Experimental Therapeutics and Translational Oncology Program, Instituto de Biología Molecular y Celular del Cáncer, CSIC-USAL, Campus M. de Unamuno s/n, Salamanca, Spain.
Institute for Biomedical Research of Salamanca (IBSAL), Salamanca, Spain.
Sci Rep. 2020 Nov 5;10(1):19189. doi: 10.1038/s41598-020-76206-y.
PAX5 is one of the most frequently mutated genes in B-cell acute lymphoblastic leukemia (B-ALL), and children with inherited preleukemic PAX5 mutations are at a higher risk of developing the disease. Abnormal profiles of inflammatory markers have been detected in neonatal blood spot samples of children who later developed B-ALL. However, how inflammatory signals contribute to B-ALL development is unclear. Here, we demonstrate that Pax5 heterozygosis, in the presence of infections, results in the enhanced production of the inflammatory cytokine interleukin-6 (IL-6), which appears to act in an autocrine fashion to promote leukemia growth. Furthermore, in vivo genetic downregulation of IL-6 in these Pax5 heterozygous mice retards B-cell leukemogenesis, and in vivo pharmacologic inhibition of IL-6 with a neutralizing antibody in Pax5 mutant mice with B-ALL clears leukemic cells. Additionally, this novel IL-6 signaling paradigm identified in mice was also substantiated in humans. Altogether, our studies establish aberrant IL6 expression caused by Pax5 loss as a hallmark of Pax5-dependent B-ALL and the IL6 as a therapeutic vulnerability for B-ALL characterized by PAX5 loss.

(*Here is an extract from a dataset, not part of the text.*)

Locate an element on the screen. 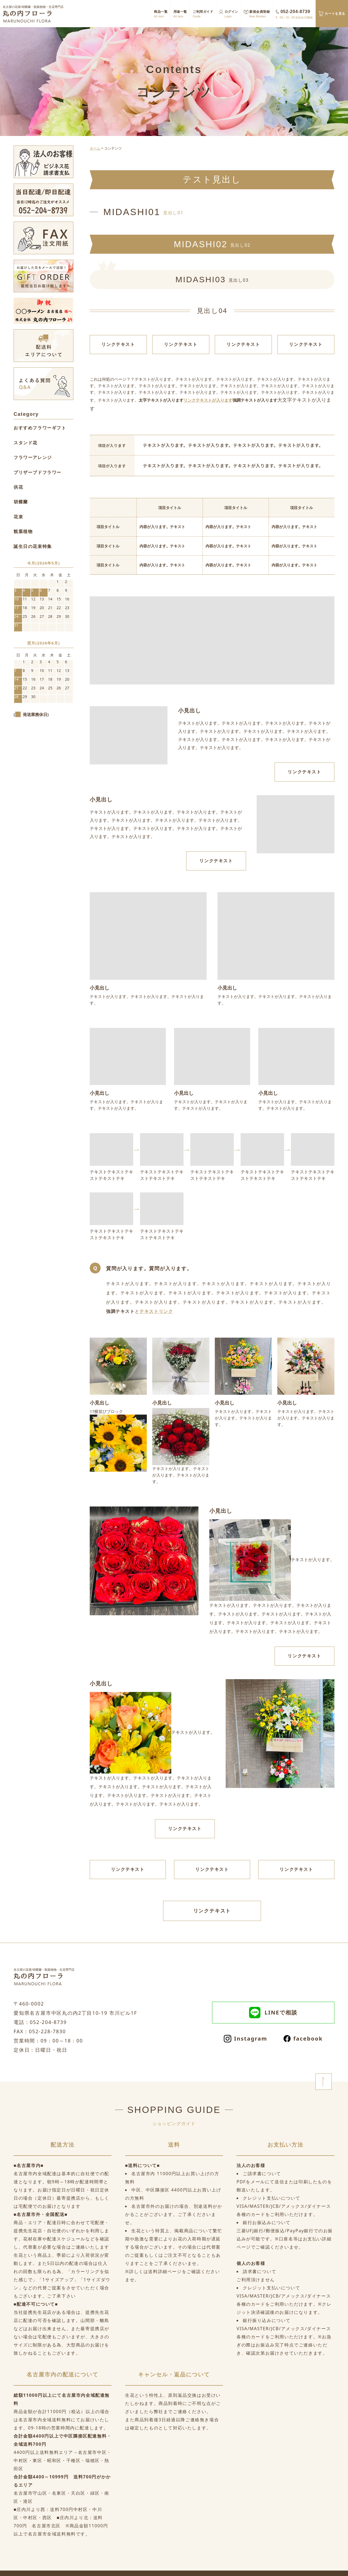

PAX5 是 B 细胞急性淋巴细胞白血病(B-ALL)中最常发生突变的基因之一,而携带遗传性前白血病 PAX5 突变的儿童患该病的风险更高。在后来发展为 B-ALL 的儿童的新生儿血斑样本中,已经检测到炎症标志物的异常谱。然而,炎症信号如何导致 B-ALL 的发展尚不清楚。在这里,我们证明在感染存在的情况下,PAX5 杂合性导致炎症细胞因子白细胞介素 6(IL-6)的产生增加,这似乎以自分泌方式起作用,促进白血病生长。此外,在这些 Pax5 杂合子小鼠中体内遗传下调 IL-6 会延迟 B 细胞白血病的发生,并且在具有 B-ALL 的 Pax5 突变小鼠中体内用中和抗体抑制 IL-6 可清除白血病细胞。此外,在小鼠中鉴定的这种新的 IL-6 信号通路在人类中也得到了证实。总之,我们的研究确立了由 Pax5 缺失引起的异常 IL6 表达作为 Pax5 依赖性 B-ALL 的标志,以及 IL6 作为以 PAX5 缺失为特征的 B-ALL 的治疗弱点。